A friend of mine recently told me he was 'done with Facebook'. Naturally, I asked him why. He said that old "acquaintances" were coming out of the woodwork, and while it was great that his wife was (and still is) a Facebook member, he was uncomfortable seeing scrawlings on his wall from partners from days gone by. Clearly, he didn't want to deal with the potential problem of the 'crazy ex-girlfriend'.

He also lamented the fact that it became a way for friends and acquaintances to shoot cheeky responses around at each other. Now if you combine this with his demographic (mid to late 20's – very recently married – but very much a guys night out type of guy) you can safely assume the banter back and forth was not always G-rated (but probably quite fun.)

We soon got around to discussing the things people do and write on the web. And that while it might be fun to post outrageous things on someone's "Wall", you can't really count on being able to take them back. And further, you can't count on something you write (anywhere on the net) being really deleted or somehow disappearing into the ether after a year or two.

Now this guy is not that tech-saavy – doesn't blog, frequents YouTube but not Digg – you get the picture. So I thought it'd be fun to show him the Internet Archive's WayBack Machine. Needless to say he was amazed that so much of what has (and is) going on on the net is being archived and captured.

I have a feeling that most people in the mainstream who are now just starting to generate and publish (however inadvertently) things on the net, don't really get the potential permanence of it.

As I've said several times before, be proud of what you write (or at least not embarrassed) and you'll do fine. If you don't, you'll never know when it might come back and bite you.

ps – While I have never found Facebook very compelling, my interest in it is declining even further day by day. But then again, so is my interest in Twitter. But that's another story, for another post.

4 Responses to “Conversation with a Facebook Refugee”

  1. brian Says:

    I think that FB is only really interesting if you belong to an active community. It’s ideal for college and high school where there is a lot of social drama.

  2. RichardQuerin Says:

    Thanks for reading and commenting Brian.

    I do wonder though that when those college students graduate, will they be proud of all that stuff that they’ve written or posted there?

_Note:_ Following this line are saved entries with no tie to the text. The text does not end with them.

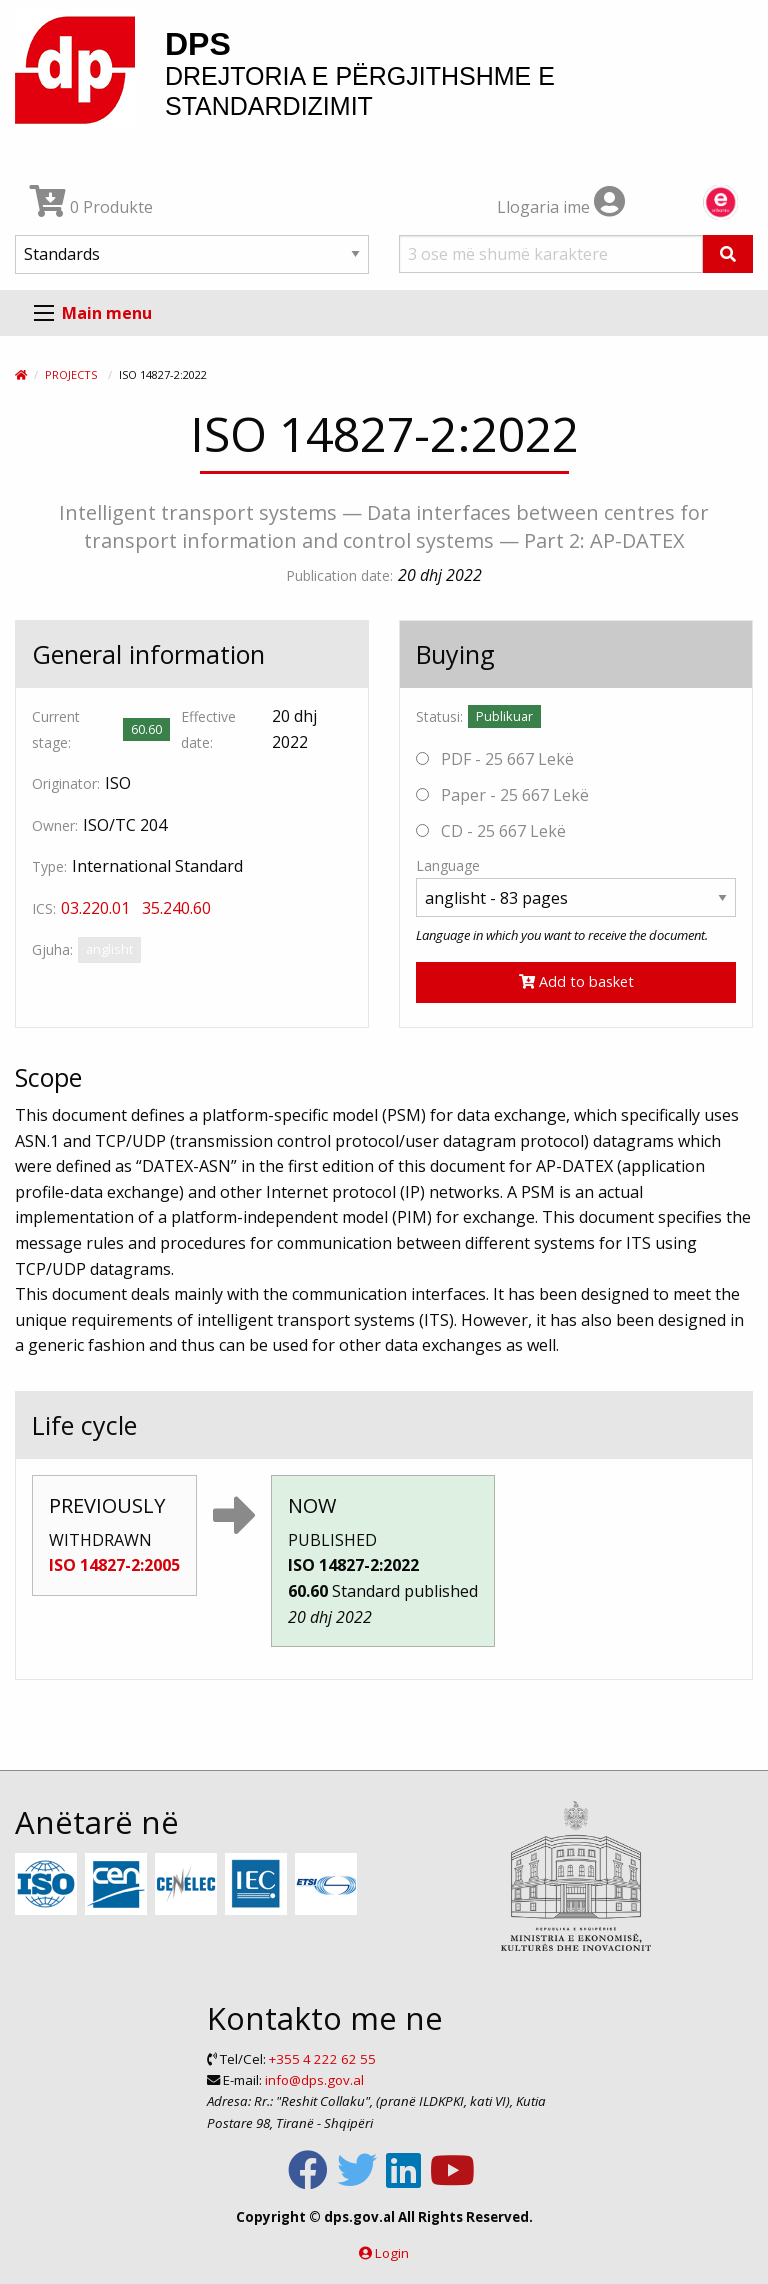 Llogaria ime (561, 207)
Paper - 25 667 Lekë (502, 795)
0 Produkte (91, 207)
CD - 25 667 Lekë (491, 831)
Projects (71, 374)
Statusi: (439, 716)
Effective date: (208, 729)
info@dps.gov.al (314, 2080)
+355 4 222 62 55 (322, 2059)
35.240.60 (176, 908)
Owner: (55, 825)
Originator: (66, 783)
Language (448, 865)
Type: (49, 866)
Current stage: (56, 729)
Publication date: (339, 575)
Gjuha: (52, 949)
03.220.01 (95, 908)
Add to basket (576, 981)
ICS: (44, 908)
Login (392, 2253)
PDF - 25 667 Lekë (495, 759) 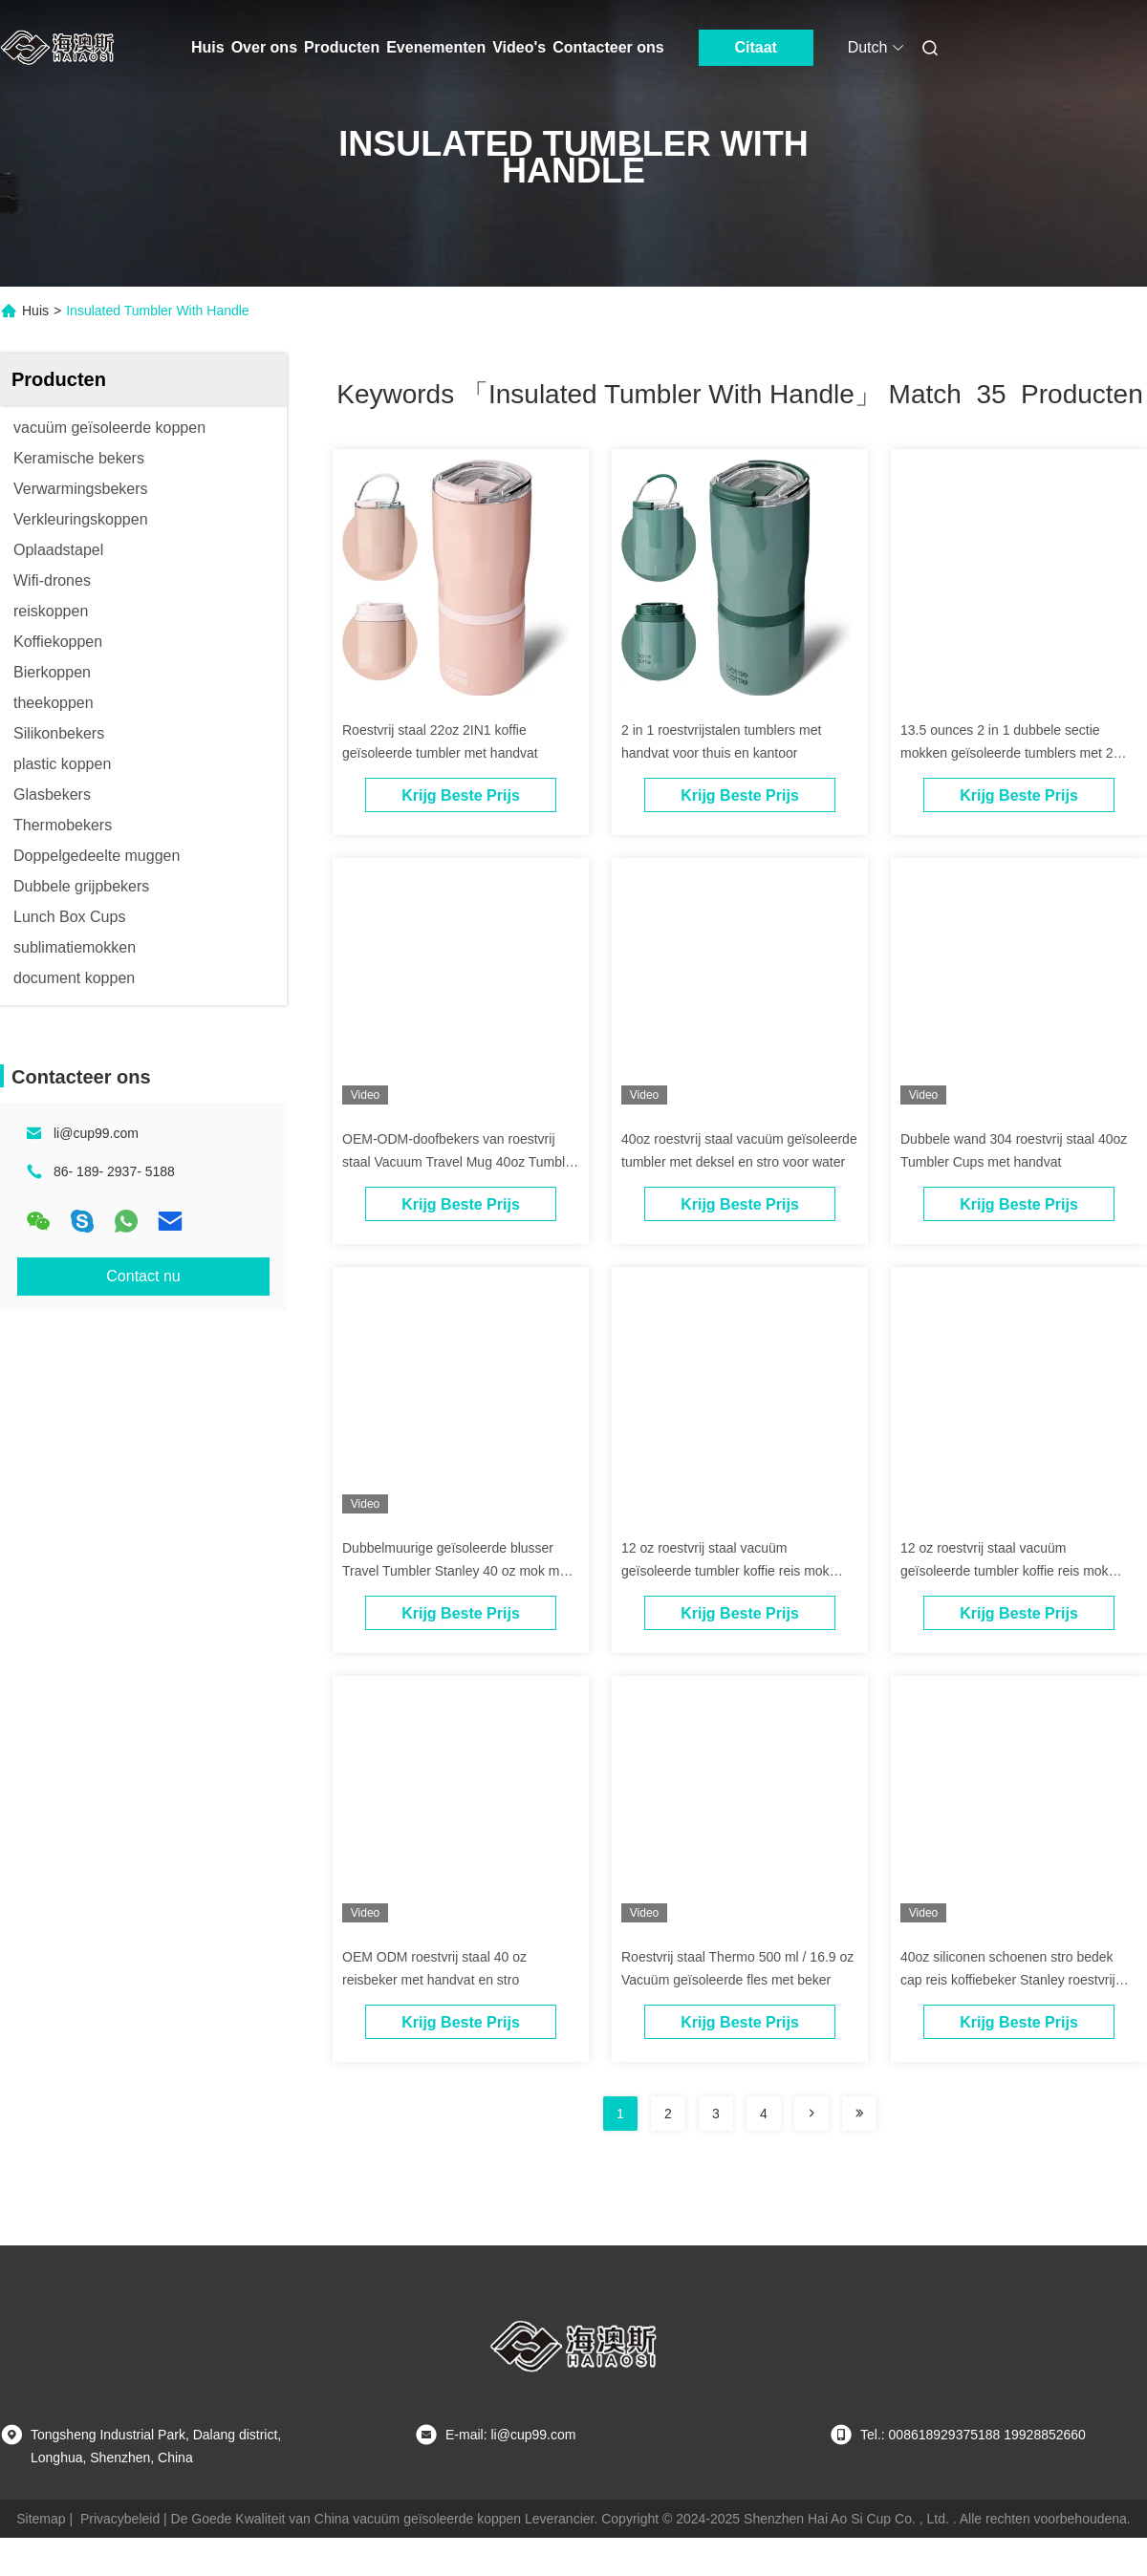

    I wouldn’t go assuming all those things won’t be searchable and visible by a potential employer in years to come.

  3. Pewari Naan Says:

    Heh…. I *knew* I was behind the times. I’m only just getting *into* Facebook. But then my previous alternative was Friends Reunited which just doesn’t have the user friendliness of Facebook.

    Just my luck to find it at the same time everyone else is getting bored with it… 😉

  4. Pewari Naan Says:

    Oh and the other thing I liked about it is that you could set it to only people you were friends with could see your profile – i.e. prospective employer safe!